Although scientists developing treatments for Tay-Sachs disease are making encouraging progress, there is very limited public awareness of the condition’s causes, symptoms and stages. This is compounded by a lack of simple, reliable and accessible information, and it means that families often become confused and anxious when trying to do their own research online. When families cannot become literate in Tay-Sachs disease, they face obstacles in adhering to treatment plans and participating in decisions about care delivery. It follows that clinicians have an important responsibility to educate family members, but to do so effectively they must bear several considerations in mind. 

Firstly, the medium of education. Commonly, clinicians share information verbally with patients during appointments. However, in the case of a Tay-Sachs diagnosis, often it’s whole families who are in need of a high volume of information at a time of increased stress and emotion. This makes verbal education a resource-intensive and ineffective approach, unlikely to deliver sufficient reassurance or to equip caregivers with the requisite knowledge and skills to deliver care and engage in shared decision making. 

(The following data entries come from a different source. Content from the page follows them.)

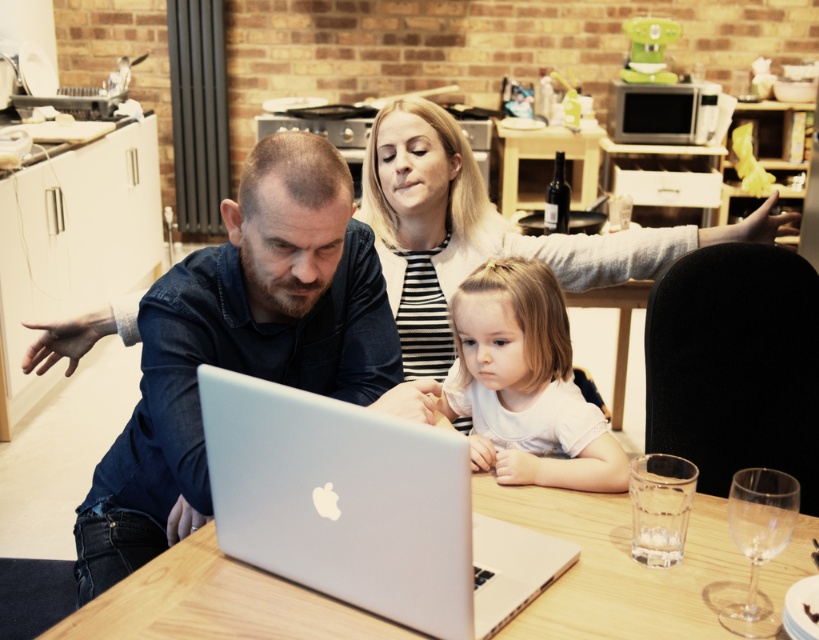 Is the position of matte blue shirt at center more distant than that of white striped shirt at upper center?

No.

Measure the distance from matte blue shirt at center to white striped shirt at upper center.

The distance of matte blue shirt at center from white striped shirt at upper center is 27.68 inches.

Who is more distant from viewer, [252,205] or [396,193]?

Point [396,193]

Locate an element on the screen. The image size is (819, 640). matte blue shirt at center is located at coordinates (238, 346).

Can you confirm if silver metallic laptop at center is positioned to the left of white striped shirt at upper center?

Correct, you'll find silver metallic laptop at center to the left of white striped shirt at upper center.

From the picture: Can you confirm if silver metallic laptop at center is positioned above white striped shirt at upper center?

Actually, silver metallic laptop at center is below white striped shirt at upper center.

Which is in front, point (448, 547) or point (460, 156)?

Point (448, 547)

What are the coordinates of `silver metallic laptop at center` in the screenshot? It's located at (364, 509).

Which is above, matte blue shirt at center or white matte shirt at center?

Positioned higher is matte blue shirt at center.

Who is positioned more to the right, matte blue shirt at center or white matte shirt at center?

white matte shirt at center is more to the right.

This screenshot has height=640, width=819. What do you see at coordinates (238, 346) in the screenshot?
I see `matte blue shirt at center` at bounding box center [238, 346].

Locate an element on the screen. matte blue shirt at center is located at coordinates (238, 346). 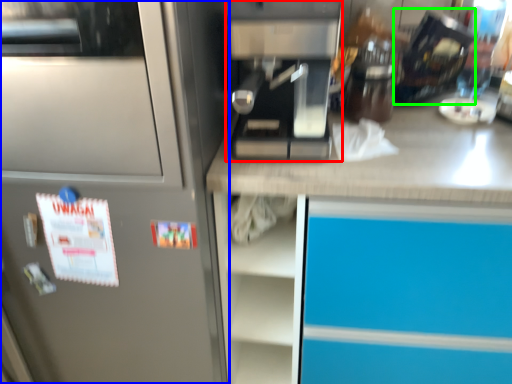 Question: Which object is positioned closest to kitchen appliance (highlighted by a red box)? Select from home appliance (highlighted by a blue box) and appliance (highlighted by a green box).

Choices:
 (A) home appliance
 (B) appliance

Answer: (A) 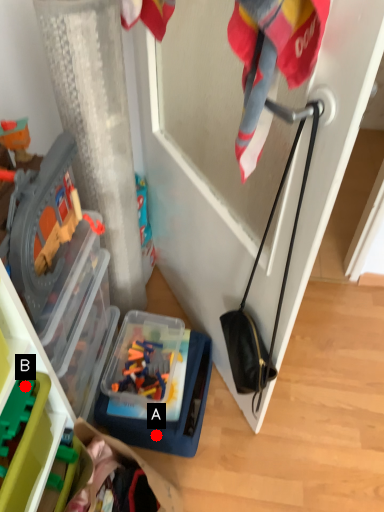 Question: Two points are circled on the image, labeled by A and B beside each circle. Which point is farther from the camera taking this photo?

Choices:
 (A) A is further
 (B) B is further

Answer: (A) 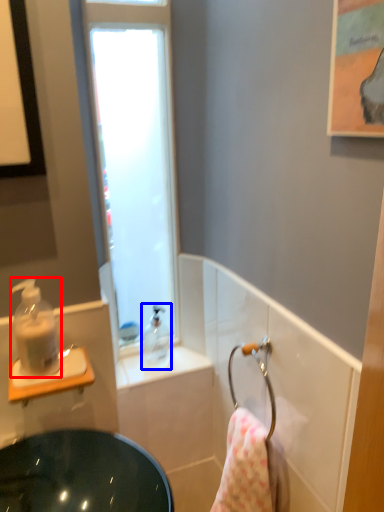 Question: Among these objects, which one is nearest to the camera, soap dispenser (highlighted by a red box) or soap dispenser (highlighted by a blue box)?

Choices:
 (A) soap dispenser
 (B) soap dispenser

Answer: (A) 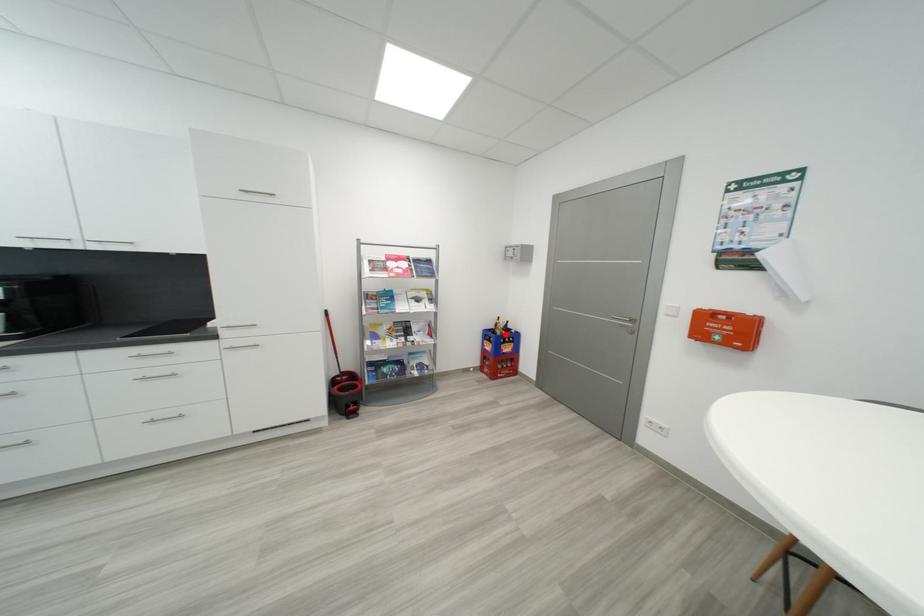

Accompanying verbal information with written resources is one way of ensuring that information is supplied to all those who need it. However, care must be taken to ensure that this written information is available in both digital and physical forms (to enable easier reference and sharing), and that the language is appropriate and free from medical jargon (so it can be easily understood regardless of the reader’s level of health literacy).

To prevent overwhelm, information should be carefully curated and streamlined. By personalising the resources they share, healthcare providers can ensure that only information that is immediately relevant to each individual case is passed on in the first instance, with options to access more detailed information if or when required. 

The Tay-Sachs Toolkit 

Having recognised the urgent need for better support resources, in 2023 my team at the Cure and Action for Tay-Sachs (CATS) Foundation embarked on a project to develop an interactive digital toolkit. Created in collaboration with patient learning specialists Cognitant Group and supported by unrestricted educational grants from Sanofi and Azafaros, the toolkit was designed to empower those affected by Tay-Sachs disease by providing easy access to simple and reliable information. 

The Toolkit is composed of bespoke content suitable for both scientific and non-scientific audiences. Alongside multi-format information about the disease itself, the kit includes an A-Z glossary of terms, signposting to sources of external support, and information on participating in research and clinical trials. 

When designing the content, the team decided to take a co-creation approach. This involved consulting with groups of people with first-hand experience of Tay-Sachs, including families, support group members, researchers and healthcare professionals. We used their expertise to inform the types of content and the most helpful topics to focus on, and to identify which external resources we would link to. 

The Toolkit is currently being piloted and is available for use via the online Healthinote platform or and the CATS Foundation website. Feedback from users will be assessed to iteratively develop and improve the resource.

Transforming families’ Tay-Sachs journeys 

Receiving, understanding and living with a Tay-Sachs diagnosis will never be an easy experience for affected individuals and their loved ones. Whilst I remain hopeful that cure will soon be made available, I also believe that it’s important for healthcare providers to champion the rights of their patients to receive the education and support they are entitled to. By connecting the web of support services and treatment providers, and by delivering access to high-quality, empowering resources, clinicians can transform the experience for families. Whilst the journey will inevitably be heart wrenching, it doesn’t have to be a stressful, lonely or difficult one.